What Makes a Good Data Visualization - and why Tables Don’t Count
After reading the headline you might think: Why is this relevant? Why should I care about that? You may be used to working with Excel and thus with tables – even with large ones. Visualizations might be something for presentations.
I get your opinion, and I understand where it comes from. But I can assure you: visualizations have unique powers that make them indispensable to data analysis and data presentations. Throughout my work as a PhD-student and later as a data visualization expert at [at], I have specifically come to appreciate their ability to show patterns. This ability is why, in data analysis, visualizations should be the centerpiece, supported by tables, rather than the other way around, as is often the case.
This Blog Post explores the unique power of data visualization and takes a closer look at the tole tables should play in complementing visuals in data analysis.
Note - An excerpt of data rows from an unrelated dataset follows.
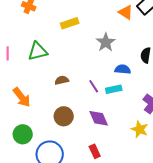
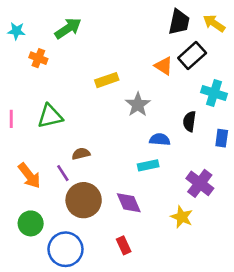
yellow rectangle: (70, 23) -> (107, 80), moved
purple line: (94, 86) -> (63, 173), moved
brown circle: (64, 116) -> (84, 200), size x1.4

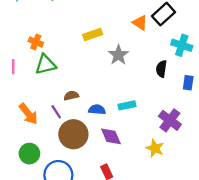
orange cross: (38, 58) -> (36, 42), moved
blue semicircle: (160, 139) -> (97, 110), moved

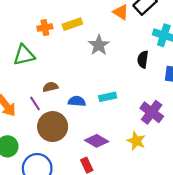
orange cross: (36, 42) -> (45, 27), moved, turned -32
purple diamond: (111, 136) -> (97, 141), moved, turned -35

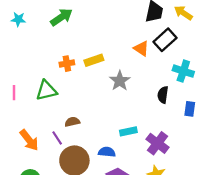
blue semicircle: (77, 101) -> (107, 152), moved
purple cross: (152, 112) -> (157, 143), moved

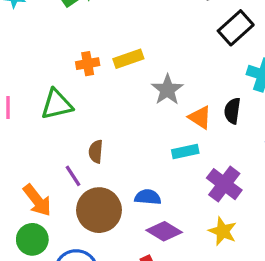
orange triangle: (141, 48) -> (200, 117), moved
brown semicircle: (72, 122) -> (96, 152), turned -72
cyan rectangle: (128, 131) -> (185, 152), moved
orange arrow: (29, 140) -> (37, 200), moved

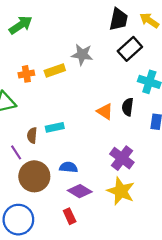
gray star: (167, 90) -> (82, 55), moved, turned -30
cyan rectangle: (185, 152) -> (55, 127), moved
yellow star: (223, 231) -> (121, 191), size x1.4

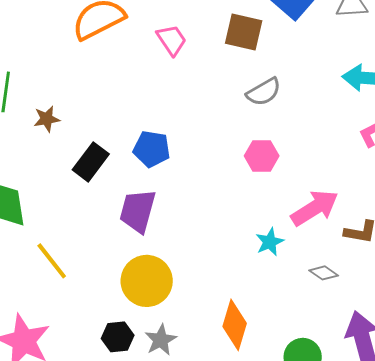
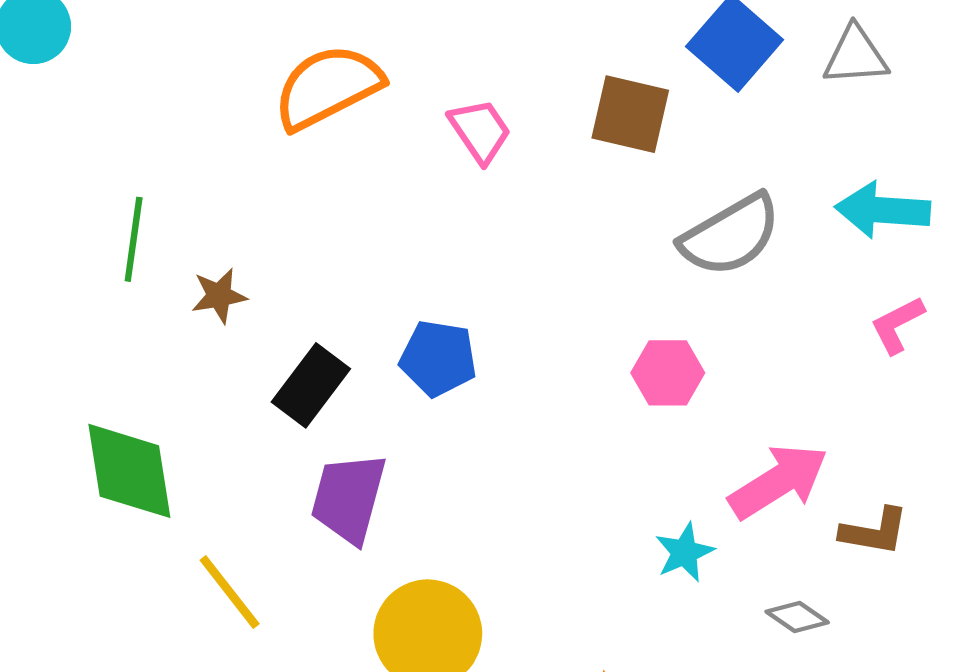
gray semicircle: (264, 92) -> (730, 235), moved, size x1.4
purple trapezoid: (138, 211) -> (349, 498), moved

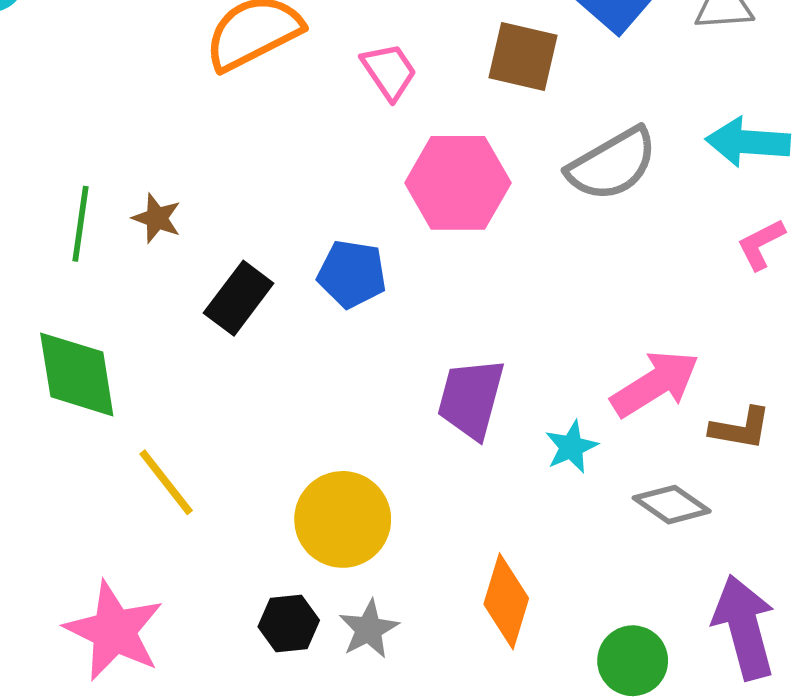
green line: (134, 239) -> (81, 224), moved
brown star: (219, 296) -> (157, 218), turned 30
pink hexagon: (668, 373) -> (458, 183), moved, size x1.6
purple trapezoid: (349, 498) -> (471, 399), moved
gray diamond: (797, 617) -> (672, 505), size x1.4

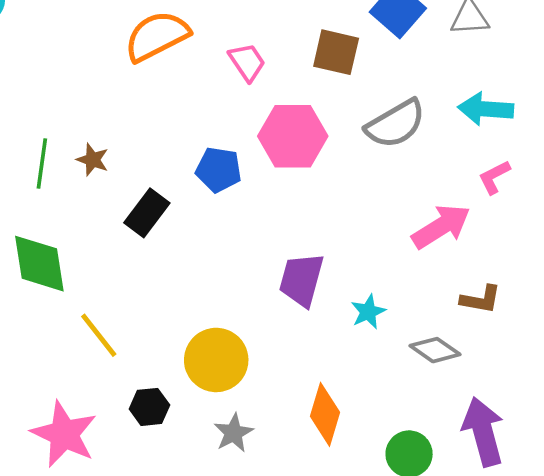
blue pentagon: (352, 274) -> (219, 170), moved
pink arrow: (655, 384) -> (441, 226), moved
black hexagon: (289, 624) -> (149, 407), moved

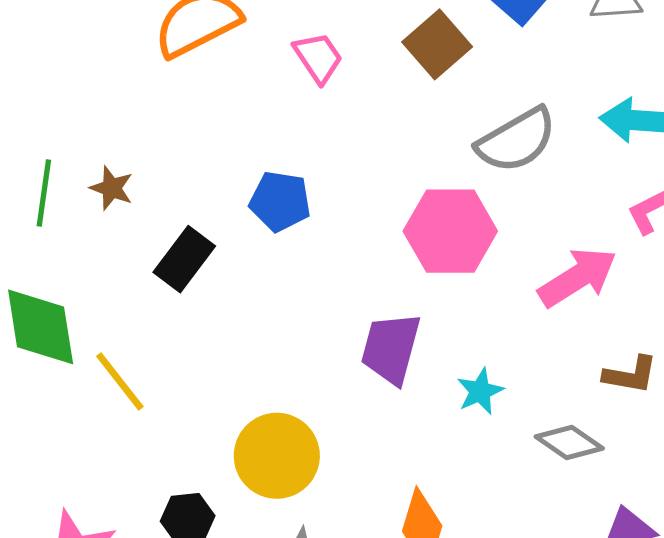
brown square: (336, 52) -> (437, 44), turned 36
pink hexagon: (293, 136) -> (450, 231), moved
yellow line: (99, 335) -> (120, 381), moved

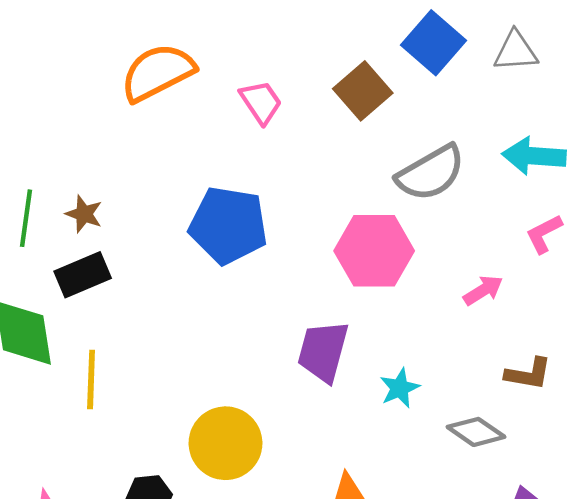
blue pentagon: (280, 201) -> (228, 225), size x1.5
black rectangle: (184, 259) -> (83, 275), moved, turned 30
pink arrow: (578, 277) -> (483, 290), size x0.6
yellow line: (120, 381) -> (91, 380), turned 40

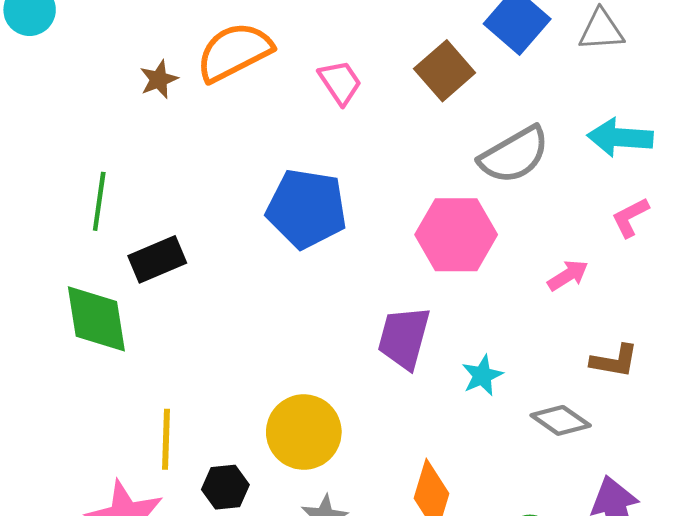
brown star: (84, 214) -> (159, 79), moved, turned 30
yellow line: (91, 380) -> (166, 439), moved

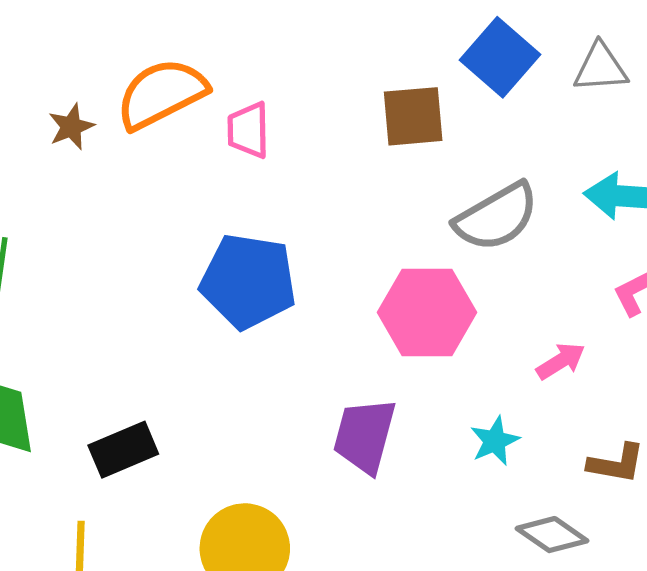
brown square: (445, 71) -> (413, 116), turned 36
pink trapezoid: (340, 82) -> (248, 130), moved, turned -147
black rectangle: (157, 259) -> (123, 450), moved
cyan star: (482, 375) -> (495, 441), moved

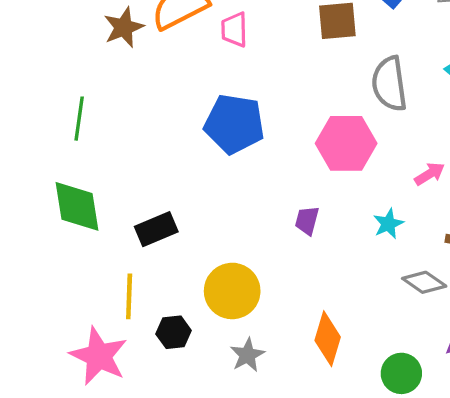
brown star: (71, 127) -> (124, 27), size x1.4
gray semicircle: (496, 217) -> (389, 84), turned 112
purple trapezoid: (365, 436) -> (307, 220), size x0.6

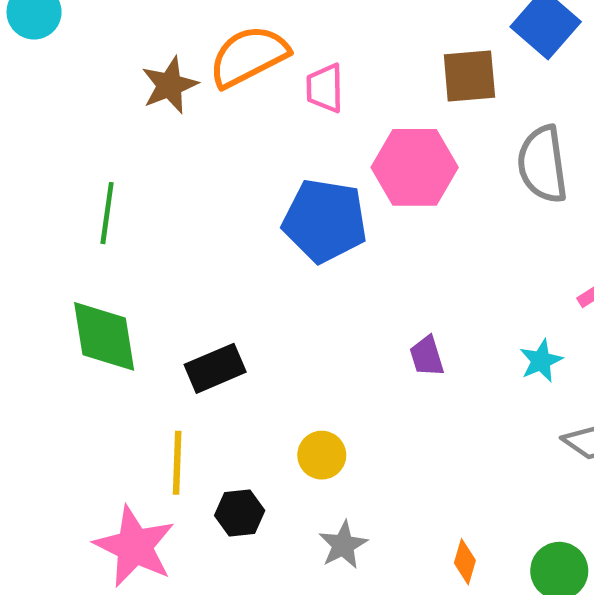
pink hexagon: (346, 143) -> (415, 167), moved
purple trapezoid: (307, 220) -> (427, 356), turned -32
yellow circle: (232, 291) -> (322, 455), size x0.6
orange diamond: (328, 339) -> (465, 562), moved, size x0.6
When statistician Francis Anscombe introduced the Anscombe Quartet in 1973, his goal was to show that datasets with nearly identical statistical properties, such as mean, variance, and correlation, can still look different when plotted. With this work, Anscombe challenged analysts to move beyond relying solely on summary statistics and instead make visualization an essential part of data analysis. The Anscombe Quartet (see Table/Figure 1) consists of four datasets, each with 11 pairs of x- and y-values. Despite having almost identical statistical characteristics, their visual representations reveal very different patterns. Anscombe’s work underscored the importance of graphical analysis and highlighted how outliers or unusual data distributions can significantly affect interpretation (Anscombe, 1973).
The four data sets have the following descriptive statistical properties:
The scatter plot for set I suggest a linear relationship between the two variables x and y. The scatter plot for set II suggests some relationship between the two variables. However, this relationship is definitely not linear. The third scatter plot (set III) shows a linear relationship with one outlier, while in the scatter plot for set IV, the data points are relatively close together, except for one outlier.
Nothing of that is apparent in the descriptive statistics of the four two-dimensional sets, and it is even harder to see these patterns in the data table showing Anscombe's quartet (cf. Table 1).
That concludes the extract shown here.